"""

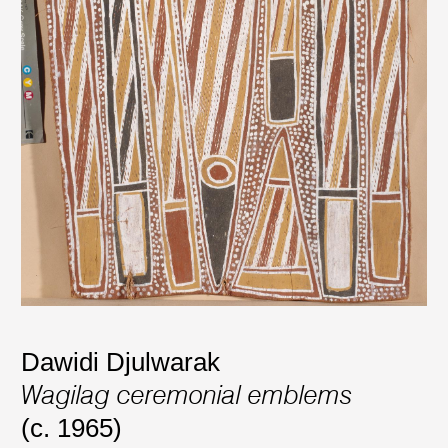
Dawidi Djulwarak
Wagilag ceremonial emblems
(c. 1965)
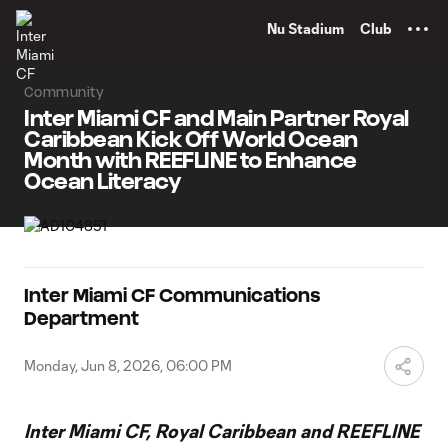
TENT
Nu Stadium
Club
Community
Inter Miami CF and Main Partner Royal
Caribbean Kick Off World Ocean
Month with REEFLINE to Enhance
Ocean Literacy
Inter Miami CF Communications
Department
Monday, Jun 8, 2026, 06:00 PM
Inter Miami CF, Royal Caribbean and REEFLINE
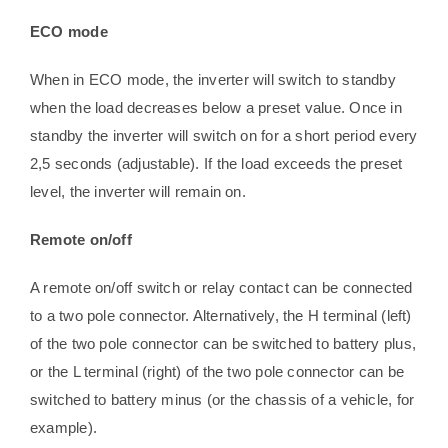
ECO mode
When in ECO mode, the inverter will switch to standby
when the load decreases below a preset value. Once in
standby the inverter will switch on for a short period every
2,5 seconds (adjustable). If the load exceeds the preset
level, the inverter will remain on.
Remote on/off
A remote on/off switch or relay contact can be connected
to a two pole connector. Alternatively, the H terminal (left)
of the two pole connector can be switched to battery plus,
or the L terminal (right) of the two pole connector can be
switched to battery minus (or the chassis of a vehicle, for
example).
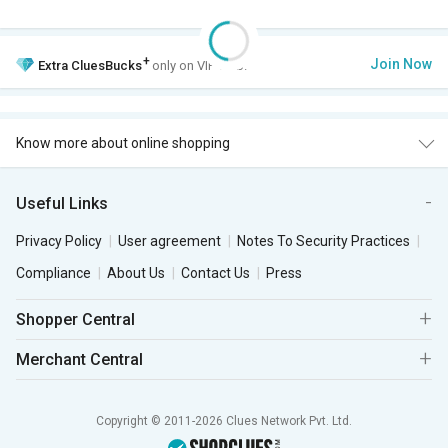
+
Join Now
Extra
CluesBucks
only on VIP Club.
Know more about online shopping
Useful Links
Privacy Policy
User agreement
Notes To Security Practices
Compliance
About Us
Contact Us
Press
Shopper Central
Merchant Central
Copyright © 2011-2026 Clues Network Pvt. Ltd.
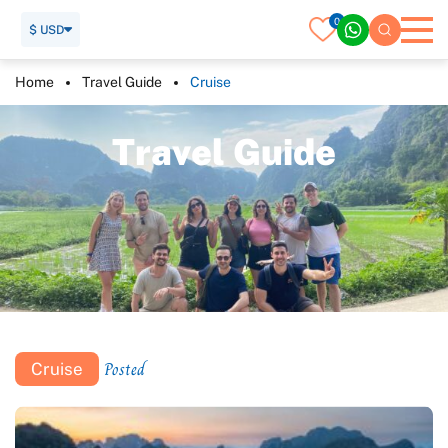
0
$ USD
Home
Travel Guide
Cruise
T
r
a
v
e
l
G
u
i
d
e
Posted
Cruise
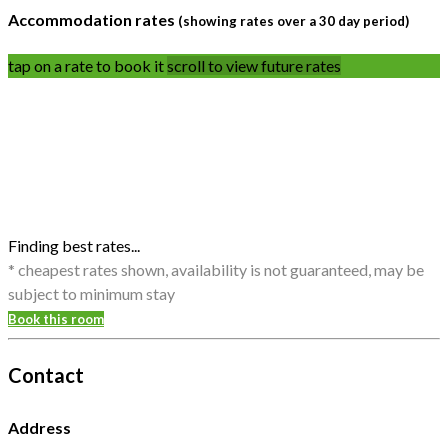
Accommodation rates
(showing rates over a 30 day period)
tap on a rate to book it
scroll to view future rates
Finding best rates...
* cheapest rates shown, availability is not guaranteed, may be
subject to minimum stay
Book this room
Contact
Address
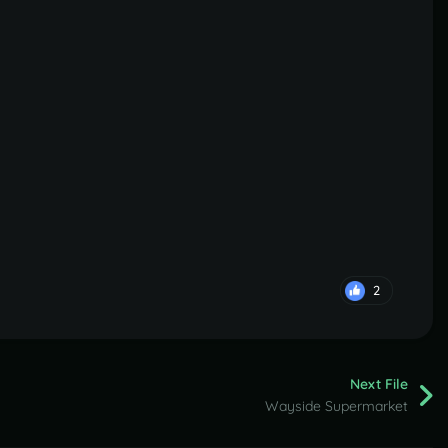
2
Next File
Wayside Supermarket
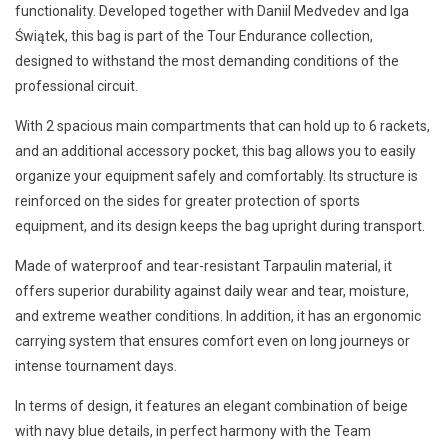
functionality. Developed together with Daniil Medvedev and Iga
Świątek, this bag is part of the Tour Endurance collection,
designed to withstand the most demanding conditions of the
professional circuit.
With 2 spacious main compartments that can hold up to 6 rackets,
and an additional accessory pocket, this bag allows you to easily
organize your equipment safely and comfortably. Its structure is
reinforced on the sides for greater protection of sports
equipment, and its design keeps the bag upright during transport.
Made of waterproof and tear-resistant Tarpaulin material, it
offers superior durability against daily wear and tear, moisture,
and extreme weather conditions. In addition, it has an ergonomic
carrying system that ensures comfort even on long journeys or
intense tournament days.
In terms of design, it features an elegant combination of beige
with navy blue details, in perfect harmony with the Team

"""

* **Assigned task**: Pictures are to be left out while the lines from the beginning of the records through the line with "A remote on/off" are copied word for word.

* **Final answer**:
Dawidi Djulwarak
Wagilag ceremonial emblems
(c. 1965)
TENT
Nu Stadium
Club
Community
Inter Miami CF and Main Partner Royal
Caribbean Kick Off World Ocean
Month with REEFLINE to Enhance
Ocean Literacy
Inter Miami CF Communications
Department
Monday, Jun 8, 2026, 06:00 PM
Inter Miami CF, Royal Caribbean and REEFLINE
ECO mode
When in ECO mode, the inverter will switch to standby
when the load decreases below a preset value. Once in
standby the inverter will switch on for a short period every
2,5 seconds (adjustable). If the load exceeds the preset
level, the inverter will remain on.
Remote on/off
A remote on/off switch or relay contact can be connected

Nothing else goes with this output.